Grid Slicing: Uniform vs Content-Aware
Nano Banana does not space sprites in a perfectly uniform grid, even when you ask for one. Sprites vary in width based on their content (a folded t-shirt is narrower than hanging jeans).
- Uniform grid slicing (divide image width by column count) works for sheets where sprites are roughly the same size but will merge or clip sprites when sizes vary significantly.
- Content-aware slicing (detect connected non-transparent regions after chroma key removal) is more robust. Find columns of transparent pixels to identify boundaries between sprites.
We had a specific bug where uniform slicing merged two player character poses (idle + walk) into one frame because the player sheet had 6 sprites in one row and 5 in another. Content-aware detection found the correct 11 boundaries.
Recommendation: Always use content-aware detection. It’s a few more lines of code but saves debugging time.
Guidelines for Next Time
Prompt Design
- Split across multiple sheets. Don’t try to fit everything in one generation. 3-6 items per row, 2-3 rows per sheet maximum. Style consistency drops with complexity.
- One character per sheet (or two at most). Characters need consistent proportions across poses, which is easier for the model in smaller batches.
- Be extremely specific about each sprite position. “Row 1, left to right: dirty crumpled t-shirt with brown stains and stink lines; wet t-shirt hanging on clothesline with clothespins and water droplets; …” is better than “t-shirt in various states.”
- Include the green background and white outline instructions verbatim every time.
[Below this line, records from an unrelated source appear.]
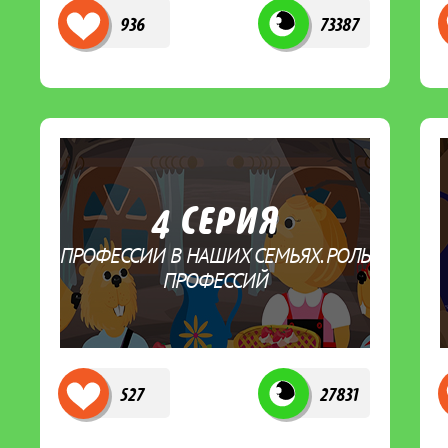
936
73387
4 СЕРИЯ
ПРОФЕССИИ В НАШИХ СЕМЬЯХ. РОЛЬ
ПРОФЕССИЙ
527
27831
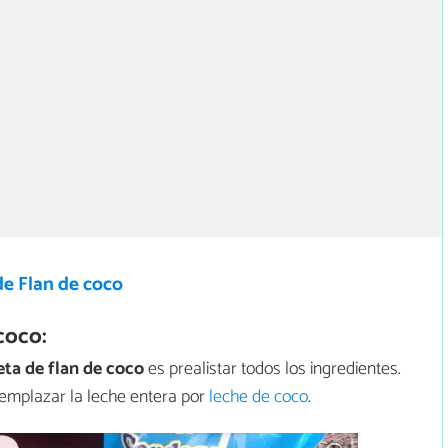
de Flan de coco
coco:
eta de flan de coco
es prealistar todos los ingredientes.
emplazar la leche entera por
leche de coco
.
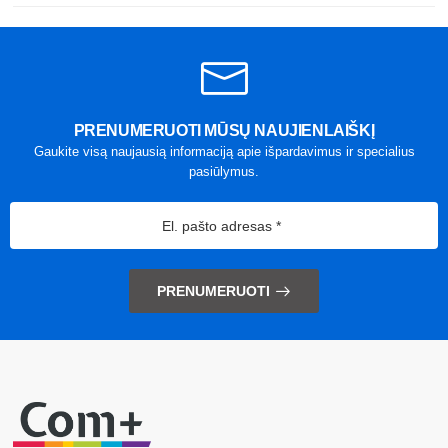
PRENUMERUOTI MŪSŲ NAUJIENLAIŠKĮ
Gaukite visą naujausią informaciją apie išpardavimus ir specialius
pasiūlymus.
PRENUMERUOTI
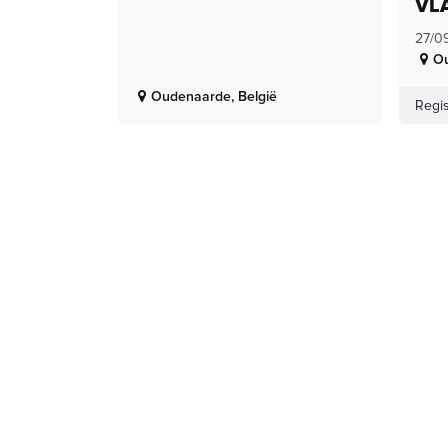
VL
27/0
O
Oudenaarde
,
België
Regis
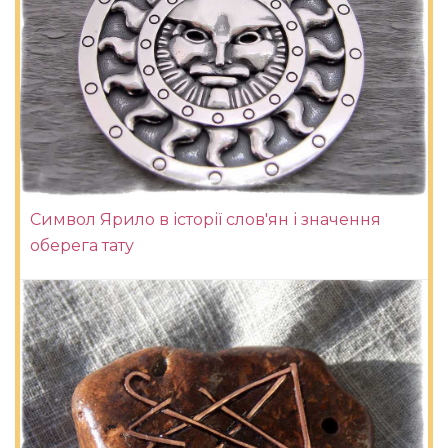
Символ Ярило в історії слов'ян і значення
оберега тату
Don’t assume the model remembers from a previous generation.
- Specify dimensions (e.g., 2048×1024) to get consistent aspect ratios you can plan around.
Post-Processing
- Always chroma key with HSV, not RGB or brightness. Tolerances of hue ±22°, saturation ≥ 0.3, value ≥ 0.3 work well for #00FF00.
- Use content-aware slicing over uniform grid division.
- Auto-trim each sprite after extraction (PIL
getbbox()+crop()). - Resize to your target max dimension (we used 128px) immediately. The source sprites are much larger than needed and the file size savings are significant (23MB → 7MB in our case).
- Pre-generate color variants rather than tinting at runtime if you need multiple colors.
What Nano Banana Is Good At
- Consistent cartoon style across a sheet
- Following specific descriptions for individual sprites
- Maintaining character identity across poses (mostly)
- The “sticker” aesthetic with bold outlines works very well
What Nano Banana Is Bad At
- True transparency (can’t do it)
- Perfectly uniform grids (sprites will vary in placement)
- Keeping exact proportions across separate generation calls (character might be slightly different between sheets)
- Avoiding green in sprites even when told not to (occasionally sneaks in a green element)
- Exact pixel dimensions per sprite (you’ll always need to trim and resize)
Time Estimates
For a set of ~48 clothing sprites (8 types × 6 states) plus 26 character sprites:
- Prompt writing: 30-60 minutes (worth investing time here)
- Generation: 5-10 minutes per sheet, expect 1-2 regenerations per sheet for quality
- Post-processing pipeline (once built): Under 1 minute for all sheets
- Manual QA and fixes: 30-60 minutes (checking edge quality, re-slicing misaligned sprites)
Total: roughly half a day for a full sprite set. The pipeline script is reusable, so subsequent sets are much faster.